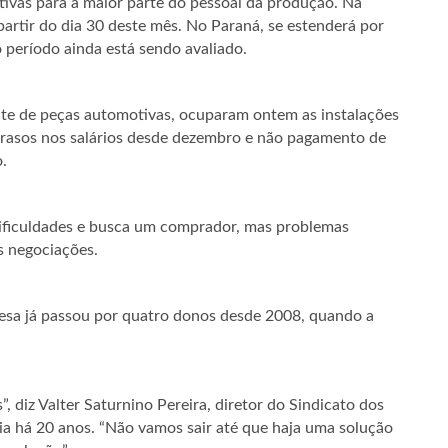
etivas para a maior parte do pessoal da produção. Na
partir do dia 30 deste mês. No Paraná, se estenderá por
 período ainda está sendo avaliado.
te de peças automotivas, ocuparam ontem as instalações
rasos nos salários desde dezembro e não pagamento de
.
dificuldades e busca um comprador, mas problemas
as negociações.
resa já passou por quatro donos desde 2008, quando a
, diz Valter Saturnino Pereira, diretor do Sindicato dos
a há 20 anos. “Não vamos sair até que haja uma solução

------------------------------------------------------------------------

* **WORK ITEM**
Copy out every line from the material above where the string "desde" turns up.

* **RESULT OF THIS TASK**
rasos nos salários desde dezembro e não pagamento de
resa já passou por quatro donos desde 2008, quando a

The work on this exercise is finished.